November 23, 2008
Dream
I've been organizing my bookcase and I came across this little Cottage Journal that I must have picked up in 2000. It's the kind of thing you buy when you own a cottage and people come and stay and they sign the guest book.
I'd forgotten how long I've been dreaming about living in a little cottage. At the time, I was living in a bachelor suite at 1877 Haro in an old Heritage building. It wasn't anything like a cottage but for some reason it had a bit of a cottage feel to it.
So, I must have picked up this little journal with the thought that I could practice until I got my cottage. In the front of it I wrote March 2000 and "inspiration for owning the Sunshine Coast cottage." All I've ever wanted was a cottage. I would rather live in a shack in the forest than in suburbia. I'm not kidding. Of course, I'd rather live in an amazingly beautiful log cabin type cottage on the ocean with a south facing exposure and solar heating, heated tile on the floors, a sauna, a hot tub, and an amazing kitchen with stainless steel appliances but baby steps. :-) Oh, and it would be even better if I actually OWNED the cabin.
Anyway I found this little journal and it was just nice to read some of what people had written when they visited me there.
My favorite entry is ..."The cottage has been refurbished for spring - fresh paint, wallpaper and softly flowered new curtains. It is so cozy, I feel like just moving in. Add to this a lovely homey feeling. Off for a walk (though we hate to leave). Will visit again soon. M.
I no longer see that person. She lives somewhere in Ontario. But, I guess I better leave the journal on the table for guests to sign now that I really DO live in a cottage. Sometimes when I've got the fire going and the cottage is warm and cozy I just sit and look at it and look around and a smile comes to my face because it's hard for me to believe that I'm actually living on Salt Spring Island and I made it happen because I really wanted to live like this in this place that is so beautiful that even before I lived here I decided that this is where, when I die, I want my ashes scattered. And, that brings me to my post today: Dreams.
It's been hard for me to have dreams. When you've had a lot of disappointments, you're afraid to dream. You're afraid to believe you can actually have what you want. That you deserve it as much as everyone else. That you can actually have what you want. That you are here for a short while and joy is allowed. Maybe it was the Presbyterian upbringing but sometimes when I get too much of what I want I get nervous. Not so much anymore but definitely in the past. And, let's face it, it's not as if my dreams are really big. No ferraris. No castles. No luxury furniture or trips to the south of France. My dreams are much more about freedom. What that means. How to get it. What it looks like for me.
So, I've realized over the past few years that you can decide that you can have what you want. It might sound so simple but in fact it IS simple. Just decide. Then, it will happen because you will make it happen if you want it - whatever it is - bad enough. The really hard part is knowing or understanding what it is that you really want. Not what your mothers wants. Not what you think your friends think you should want. Not what society says you should want. Only that which will make you feel content at the end of the day.
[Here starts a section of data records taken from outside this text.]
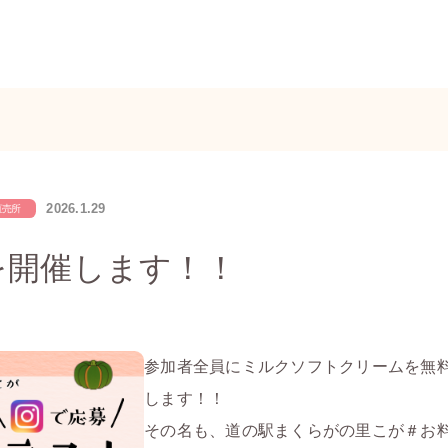
2026.1.29
直売所
を開催します！！
参加者全員にミルクソフトクリームを無
します！！
その名も、道の駅まくらがの里こが＃お料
So, that's my message for today. Take just five minutes or 10 minutes and dream. Think about what you would do if money was no object. Think about what you would do if you were free of all encumbrances - relationships, children, debt, family, the history that plays a story about who you are that is no longer true. It's just a story. Think about you as a child and really try to imagine yourself as you were then. What were your dreams then? Did you even have any?
Think about the clothing you would be wearing in your ideal life. The environment you would be living in. The person you would be spending time with and making love to and caring for. What does your community look like? Get a clear picture of that life in your mind. Write it down. Describe it in every detail.
My wish for you is that it is not so far removed from where you are at the moment that you would need to die and be reincarnated to get there. (ha).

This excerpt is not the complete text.